The virtual clubs are hosted through Google Classroom and the activities run the gamut. For those looking to burn off some energy, there’s the Workout Club. Maybe expressing emotion through art is more your child’s thing? If so, there’s an Art Club as well. Or maybe your child just wants to chat with some friends? Well, there’s the Lunch Time Chat Club then.
Chelsea Monahan and Christopher Willey, advisors for the Workout Club, bonded over a shared love of fitness. When staff started creating clubs, the pair began brainstorming how they could share that love of fitness with students.
“Being cooped up can be difficult,” Willey said. “One of the reasons I stay active is not just physically but mentally. It really does help put you in a good frame of mind.”
The pair hope to encourage students to get outside and stay active. Monahan said they tailor their workouts, so that students don’t have to have any fitness equipment. For instance, one week they asked students to get out a deck of cards and had them draw cards with each suit representing a different move.
From there, students can upload a video of themselves completing the challenge and interact with one another’s videos. Manahan and Willey also organized live workouts via Google Meet.
Humor is yet another outlet Cherry Hill educators are hoping to give students stuck at home. Heather Hayes, who oversees the Joke Club, said her favorite part of the school day has always been the time in between teaching spent joking around with her students. So, she thought why not give students back that opportunity?
Each week, Hayes gives students a punchline, and it’s up to them to come up with the joke. Then, the students can log on to Google Meets and deliver their jokes.
“It’s a time where we’re stepping back from the academic piece of it and can really have our personality come out,” Hayes said.
She said the club has really enabled students to come out of their shells, and she’s considering continuing it in person if/when in-person instruction resumes.

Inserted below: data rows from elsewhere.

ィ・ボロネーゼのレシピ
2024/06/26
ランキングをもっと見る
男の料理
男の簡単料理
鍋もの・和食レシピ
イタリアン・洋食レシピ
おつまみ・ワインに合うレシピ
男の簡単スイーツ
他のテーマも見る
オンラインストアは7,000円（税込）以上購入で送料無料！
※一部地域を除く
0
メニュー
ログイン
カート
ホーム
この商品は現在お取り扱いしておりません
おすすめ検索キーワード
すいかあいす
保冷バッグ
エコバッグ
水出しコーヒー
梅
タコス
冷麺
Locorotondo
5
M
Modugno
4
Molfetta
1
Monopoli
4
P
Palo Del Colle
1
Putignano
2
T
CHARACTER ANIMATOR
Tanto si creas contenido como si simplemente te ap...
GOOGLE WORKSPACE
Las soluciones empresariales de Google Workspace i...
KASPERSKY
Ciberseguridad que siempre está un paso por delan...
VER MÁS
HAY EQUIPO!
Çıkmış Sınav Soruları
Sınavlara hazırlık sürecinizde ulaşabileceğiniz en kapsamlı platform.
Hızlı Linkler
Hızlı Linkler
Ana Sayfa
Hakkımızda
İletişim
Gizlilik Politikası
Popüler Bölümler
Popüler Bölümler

Similarly, Bryan Warner, who oversees the Art Club, also provides prompts for students who then log on to share their creations. He keeps the prompts general and open to interpretation, so that students can use their creativity and the tools at their disposal to create their art.

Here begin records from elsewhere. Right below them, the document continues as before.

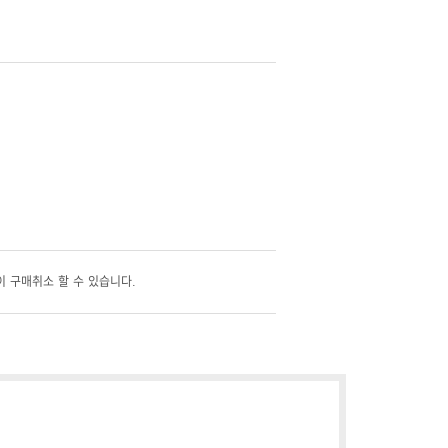
 구매취소 할 수 있습니다.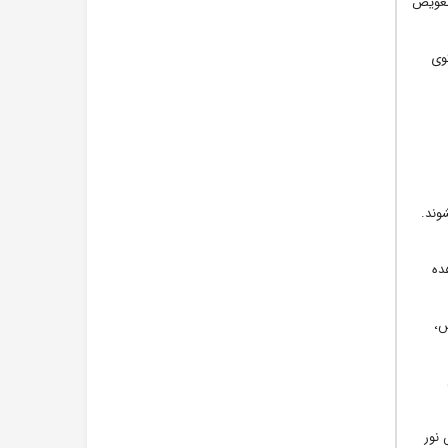
 یا تعویض
وی
های فلورسنت هستند که تنها در نور UV ظاهر میشوند.
ده
گیربکس،
 نور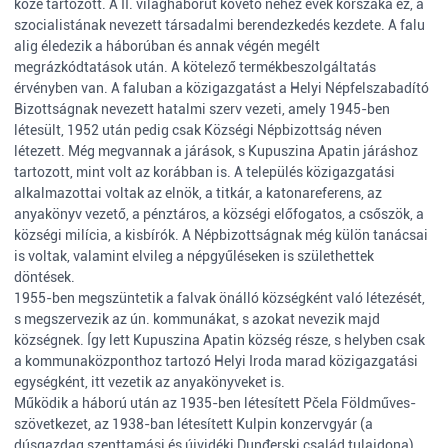
közé tartozott. A II. világháborút követő nehéz évek korszaka ez, a
szocialistának nevezett társadalmi berendezkedés kezdete. A falu
alig éledezik a háborúban és annak végén megélt
megrázkódtatások után. A kötelező termékbeszolgáltatás
érvényben van. A faluban a közigazgatást a Helyi Népfelszabadító
Bizottságnak nevezett hatalmi szerv vezeti, amely 1945-ben
létesült, 1952 után pedig csak Községi Népbizottság néven
létezett. Még megvannak a járások, s Kupuszina Apatin járáshoz
tartozott, mint volt az korábban is. A település közigazgatási
alkalmazottai voltak az elnök, a titkár, a katonareferens, az
anyakönyv vezető, a pénztáros, a községi előfogatos, a csőszök, a
községi milícia, a kisbírók. A Népbizottságnak még külön tanácsai
is voltak, valamint elvileg a népgyűléseken is születhettek
döntések.
1955-ben megszüntetik a falvak önálló községként való létezését,
s megszervezik az ún. kommunákat, s azokat nevezik majd
községnek. Így lett Kupuszina Apatin község része, s helyben csak
a kommunaközponthoz tartozó Helyi Iroda marad közigazgatási
egységként, itt vezetik az anyakönyveket is.
Működik a háború után az 1935-ben létesített Pčela Földműves-
szövetkezet, az 1938-ban létesített Kulpin konzervgyár (a
dúsgazdag szenttamási és újvidéki Dunđerski család tulajdona),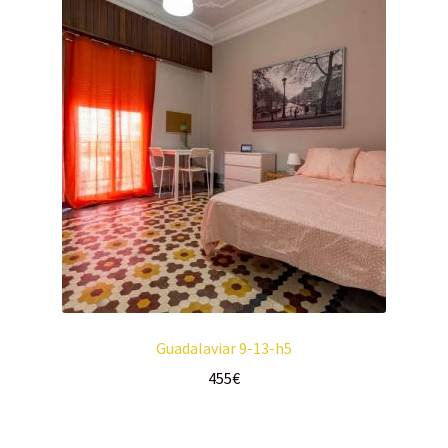
Guadalaviar 9-13-h5
455
€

“I feel like it’s important for kids to have a lot of different activities or different approaches for expressing themselves,” Warner said. “To me drawing is a way I kind of recalibrate my brain; it helps me proces the stress. I think for visual people it’s their way of thinking through things.”
Recently, Warner encouraged students to draw something related to the concept of happiness. He plans to install the students’ pieces along the sidewalk near Horace Mann.
For Sarah Thomas and Stacey Hollander, who run the Lunch Time Chat Club, they wanted to give students the social interaction they might be missing midday. So, at the students’ assigned grade level lunch time, they host an open forum for students to catch up with one another.
Hollander said there’s no lesson, and while they may sometimes prompt students with a question, their goal is mostly just to allow students time to reconnect. She said it’s comforting for them to see a familiar face.
Thomas echoed the sentiment. She said while the other clubs have more of a focus, their club is simply about just catching up.
“It just flows, and it’s just a nice authentic connection time,” Thomas said.